Ein Kritikpunkt bleibt die eben angesprochene Laufzeit des Streifens. Mit satten 180 Minuten verlangt „The Wolf of Wall Street“ doch einiges an Sitzfleisch. Es wirft zumindest die Frage auf, ob es nicht ein, vielleicht zwei Drogeneskapaden weniger auch getan hätten. Man kann aber auch entgegengesetzt argumentieren. Den ausschweifenden Exzessen des Protagonisten setzt Scorsese die ebenso exzessive Laufzeit des Films entgegen. Was nach den ersten Drogenabstürzen noch als amüsant erscheint, offenbart sich nach zahlreichen Wiederholungen als das, was es wirklich ist: traurig und selbstzerstörerisch.
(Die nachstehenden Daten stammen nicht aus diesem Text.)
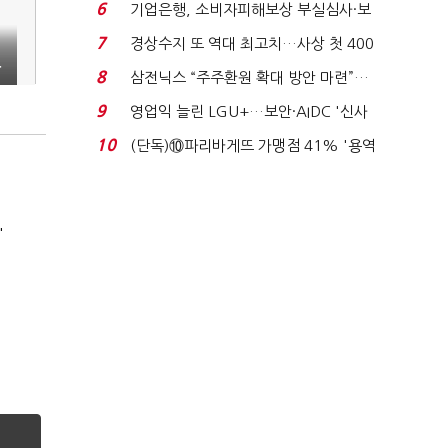
세 구하기 더 ...
6
기업은행, 소비자피해보상 부실심사·보
이스피싱 공시 ...
7
경상수지 또 역대 최고치…사상 첫 400
억달러에 '3% 성...
광
8
삼전닉스 “주주환원 확대 방안 마련”…
로이터에 성명...
9
영업익 늘린 LGU+…보안·AIDC '신사
업 드라이브'...
10
(단독)⑩파리바게뜨 가맹점 41% '용역
제빵기사 없어'…고...
'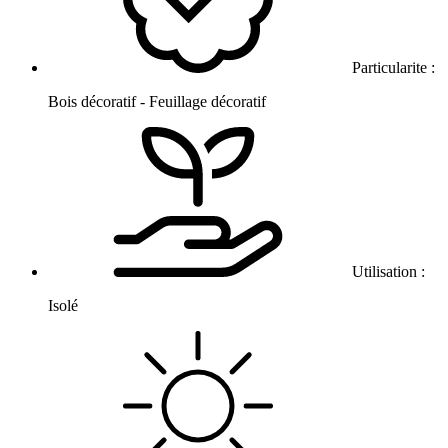
Particularite :
Bois décoratif - Feuillage décoratif
Utilisation :
Isolé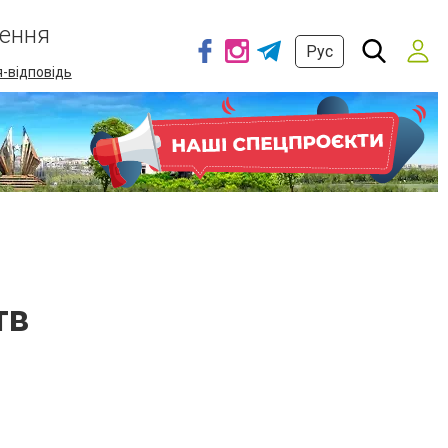
ення
Рус
-відповідь
тв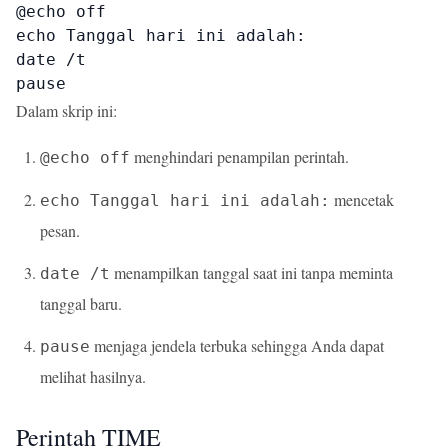
@echo off

echo Tanggal hari ini adalah:

date /t

pause
Dalam skrip ini:
menghindari penampilan perintah.
@echo off
mencetak
echo Tanggal hari ini adalah:
pesan.
menampilkan tanggal saat ini tanpa meminta
date /t
tanggal baru.
menjaga jendela terbuka sehingga Anda dapat
pause
melihat hasilnya.
Perintah TIME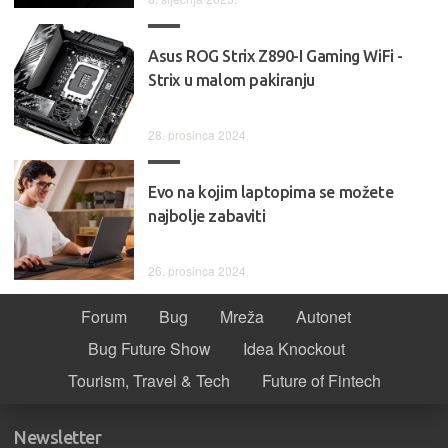
Asus ROG Strix Z890-I Gaming WiFi -
Strix u malom pakiranju
28. prosinca 2024.
Evo na kojim laptopima se možete
najbolje zabaviti
26. prosinca 2024.
Forum
Bug
Mreža
Autonet
Bug Future Show
Idea Knockout
Tourism, Travel & Tech
Future of Fintech
Newsletter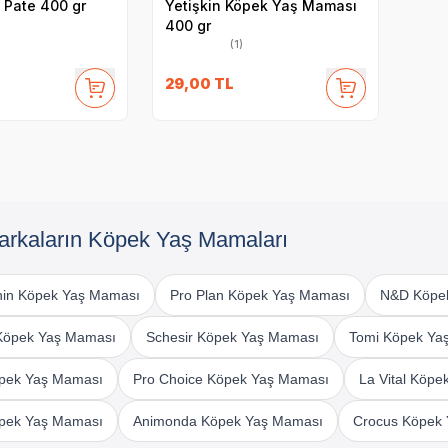
 Pate 400 gr
Yetişkin Köpek Yaş Maması
400 gr
(1)
29,00
TL
arkaların Köpek Yaş Mamaları
nin Köpek Yaş Maması
Pro Plan Köpek Yaş Maması
N&D Köpe
 Köpek Yaş Maması
Schesir Köpek Yaş Maması
Tomi Köpek Ya
öpek Yaş Maması
Pro Choice Köpek Yaş Maması
La Vital Köp
pek Yaş Maması
Animonda Köpek Yaş Maması
Crocus Köpek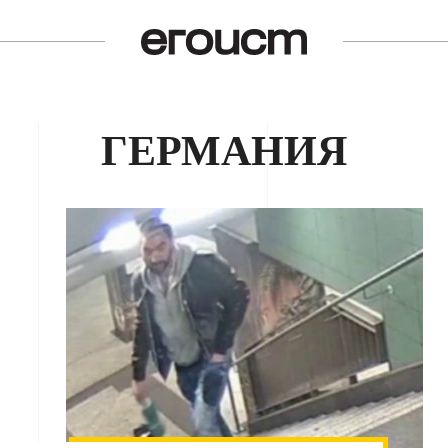
ГЕРМАНИЯ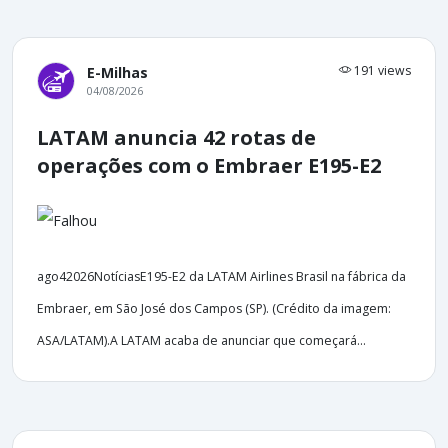
191 views
E-Milhas
04/08/2026
LATAM anuncia 42 rotas de
operações com o Embraer E195-E2
ago42026NotíciasE195-E2 da LATAM Airlines Brasil na fábrica da
Embraer, em São José dos Campos (SP). (Crédito da imagem:
ASA/LATAM).A LATAM acaba de anunciar que começará...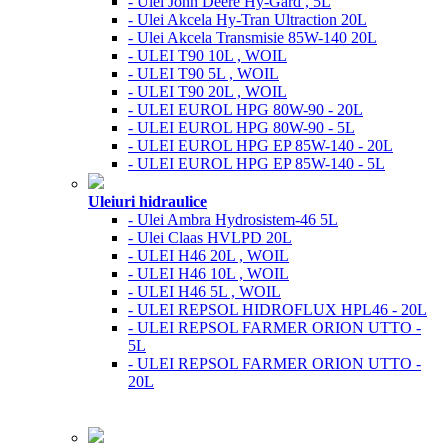
- Ulei John Deere Hy-Gard , 5L
- Ulei Akcela Hy-Tran Ultraction 20L
- Ulei Akcela Transmisie 85W-140 20L
- ULEI T90 10L , WOIL
- ULEI T90 5L , WOIL
- ULEI T90 20L , WOIL
- ULEI EUROL HPG 80W-90 - 20L
- ULEI EUROL HPG 80W-90 - 5L
- ULEI EUROL HPG EP 85W-140 - 20L
- ULEI EUROL HPG EP 85W-140 - 5L
Uleiuri hidraulice
- Ulei Ambra Hydrosistem-46 5L
- Ulei Claas HVLPD 20L
- ULEI H46 20L , WOIL
- ULEI H46 10L , WOIL
- ULEI H46 5L , WOIL
- ULEI REPSOL HIDROFLUX HPL46 - 20L
- ULEI REPSOL FARMER ORION UTTO -
5L
- ULEI REPSOL FARMER ORION UTTO -
20L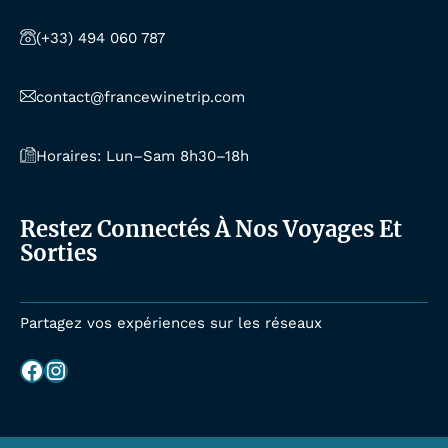
(+33) 494 060 787
contact@francewinetrip.com
Horaires: Lun–Sam 8h30–18h
Restez Connectés À Nos Voyages Et
Sorties
Partagez vos expériences sur les réseaux
Facebook
Instagram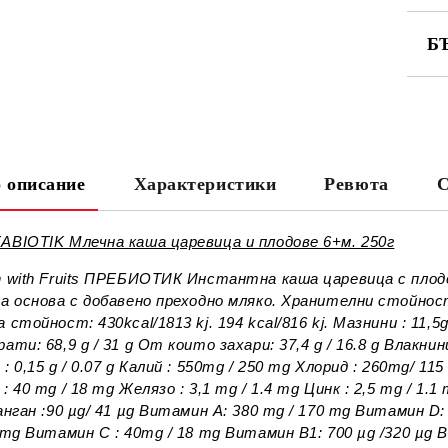
Б
СА
 описание
Характеристики
Ревюта
С
Ни
ABIOTIK Млечна каша царевица и плодове 6+м. 250г
n with Fruits ПРЕБИОТИК Инстантна каша царевица с плод
на основа с добавено преходно мляко. Хранителни стойност
 стойност: 430kcal/1813 kj. 194 kcal/816 kj. Мазнини : 11,5g
ати: 68,9 g / 31 g От които захари: 37,4 g / 16.8 g Влакнини: 
: 0,15 g / 0.07 g Калий : 550mg / 250 mg Хлорид : 260mg/ 1
: 40 mg / 18 mg Желязо : 3,1 mg / 1.4 mg Цинк : 2,5 mg / 1.
анган :90 µg/ 41 µg Витамин А: 380 mg / 170 mg Витамин D:
 mg Витамин C : 40mg / 18 mg Витамин B1: 700 µg /320 µg В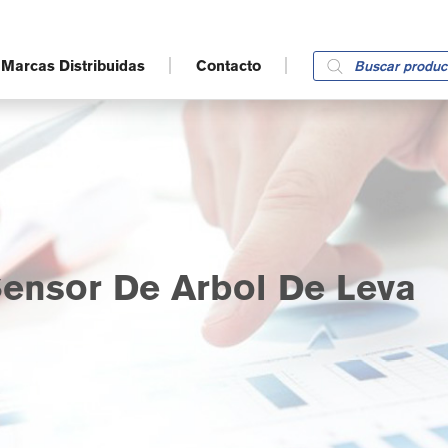
Products
Marcas Distribuidas
Contacto
search
ensor De Arbol De Leva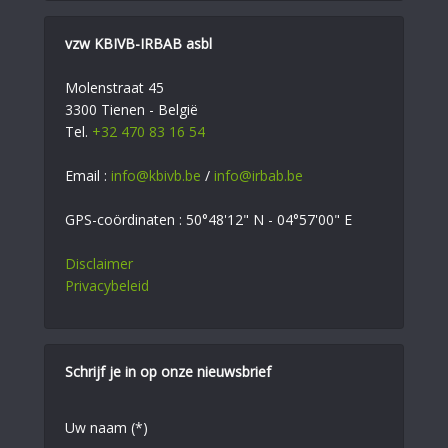
vzw KBIVB-IRBAB asbl
Molenstraat 45
3300 Tienen - België
Tel.
+32 470 83 16 54
Email :
info@kbivb.be
/
info@irbab.be
GPS-coördinaten : 50°48'12" N - 04°57'00" E
Disclaimer
Privacybeleid
Schrijf je in op onze nieuwsbrief
Uw naam (*)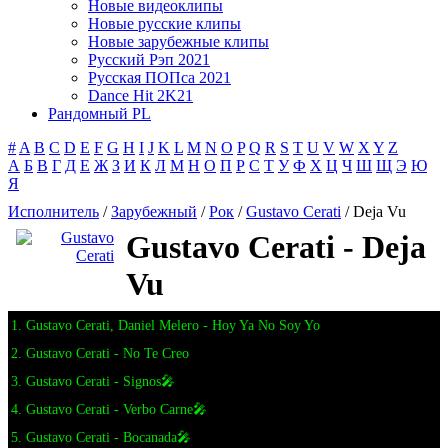
Новые видеоклипы
Новые русские клипы
Новые зарубежные клипы
Русский Рэп 2021
Русская ПОПса 2021
Dance Hit 2K21
Рандомный PL
#
A
B
C
D
E
F
G
H
I
J
K
L
M
N
O
P
Q
R
S
T
U
V
W
X
Y
Z
А
Б
В
Г
Д
Е
Ж
З
И
К
Л
М
Н
О
П
Р
С
Т
У
Ф
Х
Ц
Ч
Ш
Щ
Э
Ю
Я
Исполнитель
/
Зарубежный
/
Рок
/
Gustavo Cerati
/ Deja Vu
Gustavo Cerati - Deja
Vu
1. Gustavo Cerati, Daniel Melero - Hoy Ya No Soy Yo
2. Gustavo Cerati - No Te Creo
3. Gustavo Cerati - Signos🎤
4. Gustavo Cerati - Verbo Carne🎤
5. Gustavo Cerati - Bocanada🎤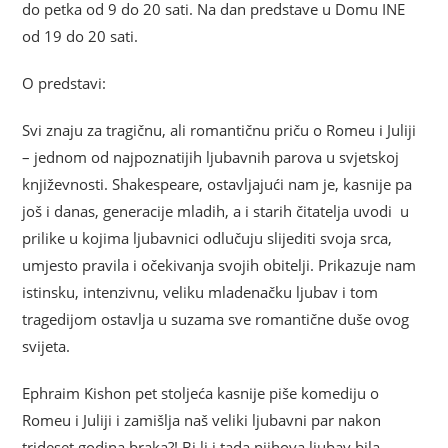
do petka od 9 do 20 sati. Na dan predstave u Domu INE
od 19 do 20 sati.
O predstavi:
Svi znaju za tragičnu, ali romantičnu priču o Romeu i Juliji
– jednom od najpoznatijih ljubavnih parova u svjetskoj
književnosti. Shakespeare, ostavljajući nam je, kasnije pa
još i danas, generacije mladih, a i starih čitatelja uvodi u
prilike u kojima ljubavnici odlučuju slijediti svoja srca,
umjesto pravila i očekivanja svojih obitelji. Prikazuje nam
istinsku, intenzivnu, veliku mladenačku ljubav i tom
tragedijom ostavlja u suzama sve romantične duše ovog
svijeta.
Ephraim Kishon pet stoljeća kasnije piše komediju o
Romeu i Juliji i zamišlja naš veliki ljubavni par nakon
trideset godina braka?! Bi li i tada njihova ljubav bila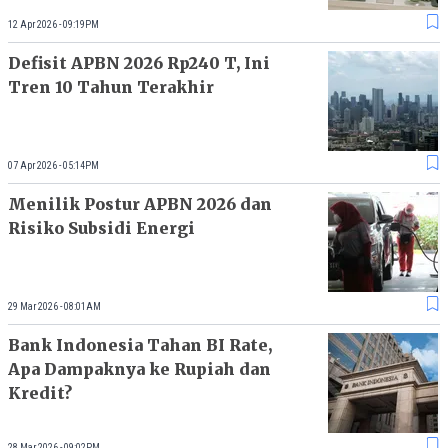
12 Apr 2026 - 09:19PM
Defisit APBN 2026 Rp240 T, Ini
Tren 10 Tahun Terakhir
07 Apr 2026 - 05:14PM
Menilik Postur APBN 2026 dan
Risiko Subsidi Energi
29 Mar 2026 - 08:01AM
Bank Indonesia Tahan BI Rate,
Apa Dampaknya ke Rupiah dan
Kredit?
28 Mar 2026 - 09:02PM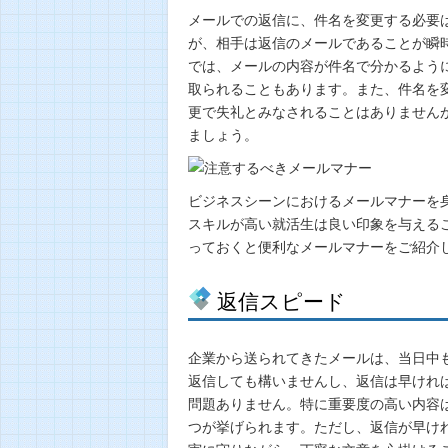
メールでの返信に、件名を変更する必要は
が、相手は返信のメールであることが瞬
では、メールの内容が件名で分かるよう
取られることもあります。また、件名を
更で失礼とみなされることはありません
ましょう。
ビジネスシーンにおけるメールマナーを
スキルが高い就活生は良い印象を与える
っておくと便利なメールマナーをご紹介
返信スピード
企業から送られてきたメールは、当日中
返信しても構いませんし、返信は早けれ
問題ありません。特に重要度の高い内容
つが挙げられます。ただし、返信が早け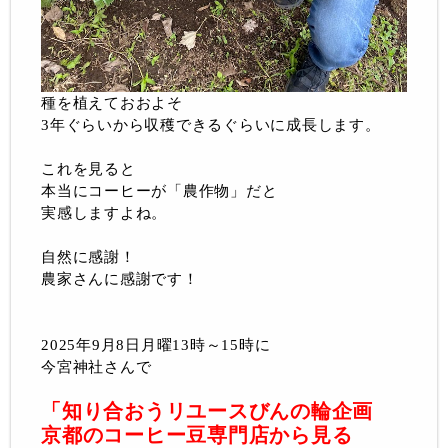
種を植えておおよそ
3年ぐらいから収穫できるぐらいに成長します。
これを見ると
本当にコーヒーが「農作物」だと
実感しますよね。
自然に感謝！
農家さんに感謝です！
2025年9月8日月曜13時～15時に
今宮神社さんで
「知り合おうリユースびんの輪企画
京都のコーヒー豆専門店から見る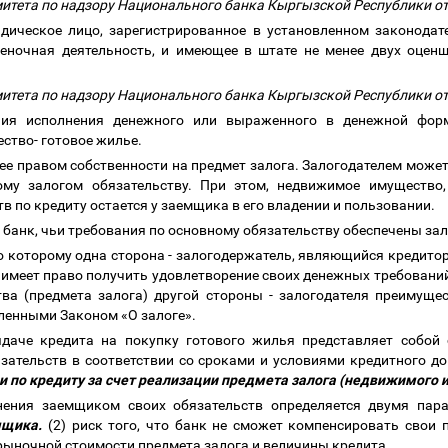
итета по надзору Национального банка Кыргызской Республики от
дическое лицо, зарегистрированное в установленном законода
оценочная деятельность, и имеющее в штате не менее двух оце
итета по надзору Национального банка Кыргызской Республики от
ния исполнения денежного или выраженного в денежной форм
ство- готовое жилье
.
ее правом собственности на предмет залога. Залогодателем может
му залогом обязательству.
При этом,
недвижимое имущество,
тв по кредиту
остается у заемщика в его владении и пользовании.
- банк, чьи требования по основному обязательству обеспечены за
по которому одна сторона - залогодержатель, являющийся кредито
 имеет право получить удовлетворение своих денежных требовани
ва (предмета залога) другой стороны - залогодателя преимуще
вленными Законом «О залоге».
ыдаче кредита на покупку готового жилья представляет собой
ательств в соответствии со сроками и условиями кредитного до
и по кредиту за счет реализации предмета залога (недвижимого
лнения заемщиком своих обязательств определяется двумя пар
мщика.
(2) риск того, что банк не сможет компенсировать свои 
рыночной стоимости предмета залога и величины кредита.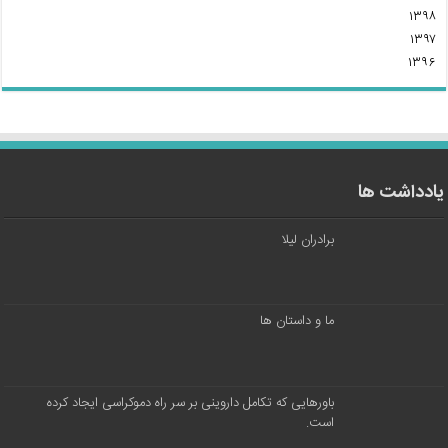
۱۳۹۸
۱۳۹۷
۱۳۹۶
یادداشت ها
برادران لیلا
ما و داستان ها
باورهایی که تکامل داروینی بر سر راه دموکراسی ایجاد کرده
است.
Gelacht werden darf über derartige Idiotie aber trotzdem.

Gewinnt das Böse an der Wall Street also immer? Nein, vielmehr geht am Ende von „The Wolf of Wall Street“ jeder als Verlierer hervor. Mancher allerdings, das werden die von Belfort ans Messer der Staatsanwaltschaft gelieferten Kollegen bestätigen, weniger als Andere.